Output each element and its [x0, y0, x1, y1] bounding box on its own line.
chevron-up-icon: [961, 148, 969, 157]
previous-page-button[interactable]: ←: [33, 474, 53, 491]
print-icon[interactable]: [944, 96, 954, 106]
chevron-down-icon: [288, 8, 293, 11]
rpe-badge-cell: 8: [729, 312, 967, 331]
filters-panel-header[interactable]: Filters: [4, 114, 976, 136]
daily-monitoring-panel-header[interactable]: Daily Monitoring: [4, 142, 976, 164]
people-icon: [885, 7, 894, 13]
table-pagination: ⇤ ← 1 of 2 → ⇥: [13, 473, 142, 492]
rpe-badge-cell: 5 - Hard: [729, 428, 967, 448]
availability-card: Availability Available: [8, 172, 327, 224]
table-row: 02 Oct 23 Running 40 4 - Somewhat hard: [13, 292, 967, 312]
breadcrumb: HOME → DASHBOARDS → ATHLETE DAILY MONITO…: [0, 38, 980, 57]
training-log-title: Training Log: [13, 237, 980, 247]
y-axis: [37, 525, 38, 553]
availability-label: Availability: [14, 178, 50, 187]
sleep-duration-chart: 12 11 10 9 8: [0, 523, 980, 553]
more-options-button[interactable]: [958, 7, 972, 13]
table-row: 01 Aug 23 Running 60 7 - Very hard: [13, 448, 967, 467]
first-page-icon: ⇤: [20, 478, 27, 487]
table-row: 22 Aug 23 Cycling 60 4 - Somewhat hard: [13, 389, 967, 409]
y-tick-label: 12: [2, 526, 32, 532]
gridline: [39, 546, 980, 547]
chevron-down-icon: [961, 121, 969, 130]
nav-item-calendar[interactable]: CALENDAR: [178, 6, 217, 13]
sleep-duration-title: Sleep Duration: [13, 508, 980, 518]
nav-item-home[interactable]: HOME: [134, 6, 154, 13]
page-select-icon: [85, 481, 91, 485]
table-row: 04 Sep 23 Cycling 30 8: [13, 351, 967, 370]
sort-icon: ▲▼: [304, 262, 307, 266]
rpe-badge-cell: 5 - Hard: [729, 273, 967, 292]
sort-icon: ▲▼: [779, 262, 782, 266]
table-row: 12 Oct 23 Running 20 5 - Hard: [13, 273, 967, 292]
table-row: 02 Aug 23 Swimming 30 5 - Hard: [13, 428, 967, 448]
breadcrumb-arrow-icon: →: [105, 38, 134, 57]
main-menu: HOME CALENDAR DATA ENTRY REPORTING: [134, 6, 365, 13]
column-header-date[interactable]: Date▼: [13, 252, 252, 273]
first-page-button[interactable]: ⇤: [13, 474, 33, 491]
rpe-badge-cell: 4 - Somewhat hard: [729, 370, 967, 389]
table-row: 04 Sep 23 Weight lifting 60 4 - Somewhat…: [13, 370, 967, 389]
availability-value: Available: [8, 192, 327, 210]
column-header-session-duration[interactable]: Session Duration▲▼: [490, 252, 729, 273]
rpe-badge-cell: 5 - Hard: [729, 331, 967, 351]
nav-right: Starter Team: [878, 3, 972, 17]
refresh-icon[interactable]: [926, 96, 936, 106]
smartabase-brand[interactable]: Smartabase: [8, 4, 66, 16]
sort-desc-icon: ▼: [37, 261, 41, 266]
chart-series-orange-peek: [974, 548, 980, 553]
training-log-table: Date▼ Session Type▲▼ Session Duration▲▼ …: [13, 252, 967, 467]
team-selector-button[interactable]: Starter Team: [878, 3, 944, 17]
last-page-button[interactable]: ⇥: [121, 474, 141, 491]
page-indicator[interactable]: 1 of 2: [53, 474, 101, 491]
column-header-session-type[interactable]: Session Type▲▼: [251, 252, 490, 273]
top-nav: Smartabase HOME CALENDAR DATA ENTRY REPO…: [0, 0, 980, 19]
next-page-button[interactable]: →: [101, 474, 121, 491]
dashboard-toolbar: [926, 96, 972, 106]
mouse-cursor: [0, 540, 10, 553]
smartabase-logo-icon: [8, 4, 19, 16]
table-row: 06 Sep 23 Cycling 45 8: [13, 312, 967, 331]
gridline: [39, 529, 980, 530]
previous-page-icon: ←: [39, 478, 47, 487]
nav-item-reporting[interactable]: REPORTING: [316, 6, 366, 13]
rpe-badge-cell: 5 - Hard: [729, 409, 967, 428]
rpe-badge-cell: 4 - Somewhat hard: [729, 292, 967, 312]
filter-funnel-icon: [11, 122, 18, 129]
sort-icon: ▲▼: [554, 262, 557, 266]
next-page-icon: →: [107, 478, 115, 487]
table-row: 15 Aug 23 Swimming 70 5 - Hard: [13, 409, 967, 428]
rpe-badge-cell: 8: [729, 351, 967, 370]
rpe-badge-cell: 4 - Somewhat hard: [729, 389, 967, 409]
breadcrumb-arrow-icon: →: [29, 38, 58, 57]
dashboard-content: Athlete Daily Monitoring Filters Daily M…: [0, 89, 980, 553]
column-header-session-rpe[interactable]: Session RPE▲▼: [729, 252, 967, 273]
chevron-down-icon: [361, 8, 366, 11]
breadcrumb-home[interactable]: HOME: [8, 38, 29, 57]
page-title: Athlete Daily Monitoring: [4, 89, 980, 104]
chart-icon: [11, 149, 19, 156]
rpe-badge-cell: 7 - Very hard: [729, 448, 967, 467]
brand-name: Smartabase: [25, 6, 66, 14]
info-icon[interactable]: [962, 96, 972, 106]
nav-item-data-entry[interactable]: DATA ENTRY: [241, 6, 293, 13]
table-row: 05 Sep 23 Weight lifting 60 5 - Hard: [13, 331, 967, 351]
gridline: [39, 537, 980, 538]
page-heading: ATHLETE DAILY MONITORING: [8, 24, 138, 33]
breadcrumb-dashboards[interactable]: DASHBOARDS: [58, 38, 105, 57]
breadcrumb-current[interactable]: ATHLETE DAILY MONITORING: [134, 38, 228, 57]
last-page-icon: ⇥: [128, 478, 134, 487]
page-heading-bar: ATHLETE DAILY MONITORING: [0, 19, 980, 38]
•••
◆ EXERCISE
Look through the entries for the string "previous". Every line that has it belongs in the answer.

◆ OUTPUT FOR THIS TASK
previous-page-button[interactable]: ←: [33, 474, 53, 491]
previous-page-icon: ←: [39, 478, 47, 487]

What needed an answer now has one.